L'empreinte environnementale de l'IA gonfle démesurément avec l'explosion de la GenAI depuis deux ans. L'entraînement et l'exploitation de ses modèles nécessitent des infrastructures importantes, grosses consommatrices d'électricité et d'eau, et donc émettrices de GES (gaz à effet de serre). Mais ce n'est pas tout. Une étude menée par l'équipe de recherche de Peng Wang, professeur à l'Institut de l'environnement urbain de l'Académie chinoise des sciences de Xiamen, publiée dans la revue Nature Computational Science, estime que l'IA pourrait générer à elle seule, d'ici à 2030, 1000 fois plus de déchets électroniques qu'aujourd'hui. Ce ne serait cependant pas une fatalité, si l'on en croit ce même rapport.

2,5 millions de tonnes de déchets en 2030

L'équipe de Peng Wang a d'abord cherché à mesurer les quantités de déchets électroniques qui seraient générées si des applications d'IA nécessitant du calcul intensif étaient utilisées dans des domaines de plus en plus nombreux. Les scientifiques s'appuient sur un scénario dans lequel l'usage de LLM est quotidien, comme on peut déjà le voir aujourd'hui avec certains moteurs de recherche et médias sociaux. Une hypothèse crédible qui exigerait une forte augmentation du nombre des datacenters nécessaires à l'entraînement et au déploiement des modèles.
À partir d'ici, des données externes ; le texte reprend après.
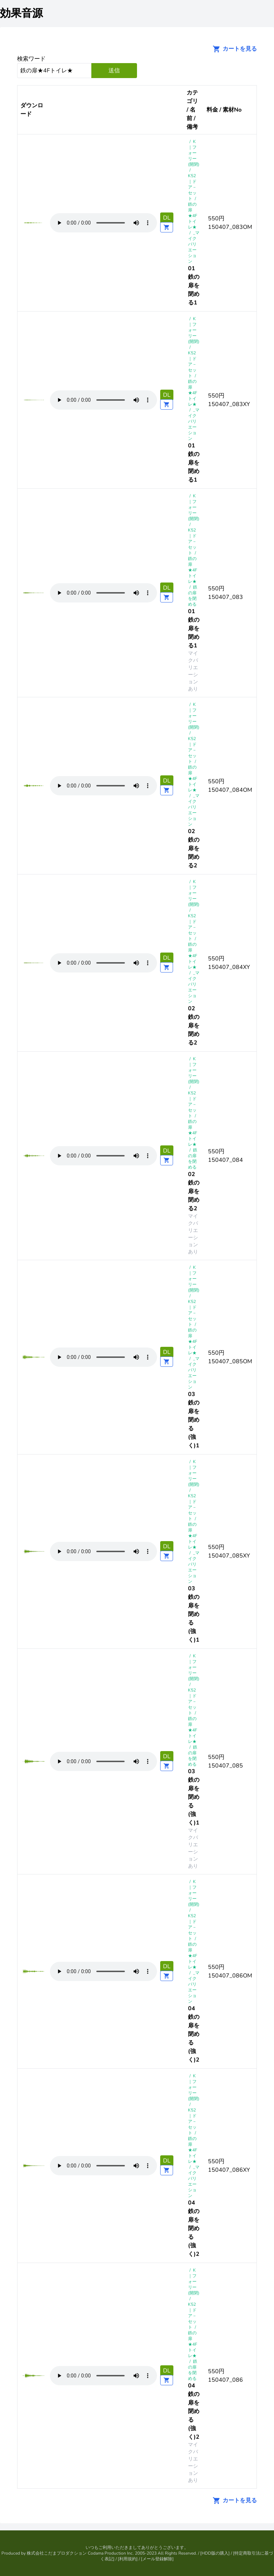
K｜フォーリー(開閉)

Résultat ? La quantité de déchets électroniques générés par les serveurs et autres équipements considérés comme obsolètes pourrait passer d'environ 2 550 tonnes en 2023 à 2,5 millions de tonnes en 2030. Avec une utilisation moins importante de l'IA, la quantité de déchets pourrait être limitée à entre 400 000 et 1,5 million de tonnes.

Limiter les dégâts dès aujourd'hui

Les chercheurs ont aussi estimé l'impact de différentes mesures censées éviter le scénario catastrophe. Selon eux, le moyen le plus efficace consisterait à ne pas mettre au rebut les serveurs et autres équipements de datacenters après seulement trois ans de service, comme c'est souvent le cas. Il s'agirait de les conserver en activité un an de plus pour des tâches d'IA plus simples, par exemple, voire à des fins complètement différentes. Cette simple démarche réduirait la quantité de déchets de 62 % par rapport au scénario de référence. Et si des composants individuels dans les systèmes, tels que les processeurs ou la mémoire, étaient remis en état et réutilisés, cela permettrait d'en économiser encore 42 %. Sans oublier que l'optimisation des algorithmes d'IA proprement dits offrirait un potentiel d'économie de 50 % et que des puces plus efficientes induiraient une baisse supplémentaire de 16 %.

L'équipe de Wang fait par ailleurs référence au dernier « Global E-Waste Monitor » qui évalue la quantité de déchets provenant d'appareils électroniques plus petits, tels que les smartphones ou les ordinateurs personnels, à 43 millions de tonnes en 2030. Selon les auteurs de l'étude, le volume des déchets générés uniquement par les serveurs et autres équipements destinés à l'IA d'ici à 2030, devrait quant à lui représenter à peine moins de 12% de ce volume, soit 5 millions de tonnes, dans le scénario de référence. Sur la base du scénario le plus prudent de l'étude, il ne compterait plus que pour 3%.

L'appel à l'économie circulaire

Christiane Plociennik, du Centre allemand de recherche sur l'intelligence artificielle (DFKI) de Kaiserlautern ,tempère les résultats de l'étude des chercheurs chinois, rappelant que la base d'information sur laquelle elle s'appuie reste limitée dans les hypothèses formulées par les auteurs pour le scénario de base. Cependant, elle insiste sur le fait que le scénario le plus conservateur, avec des volumes de déchets nettement inférieurs et les prévisions du « Global E-Waste Monitor », aboutissent à des conclusions suffisamment inquiétantes pour s'y intéresser.

Et surtout envisager la mise en place d'une économie circulaire dans l'IT, en particulier avec l'explosion de l'IA. « Nous devons faire prendre conscience à la société que, derrière un cloud ou une application d'IA, il y a des datacenters à forte consommation de ressources »,  souligne Christiane Plociennik. Et la réutilisation de matériel informatique est toujours préférable à son recyclage.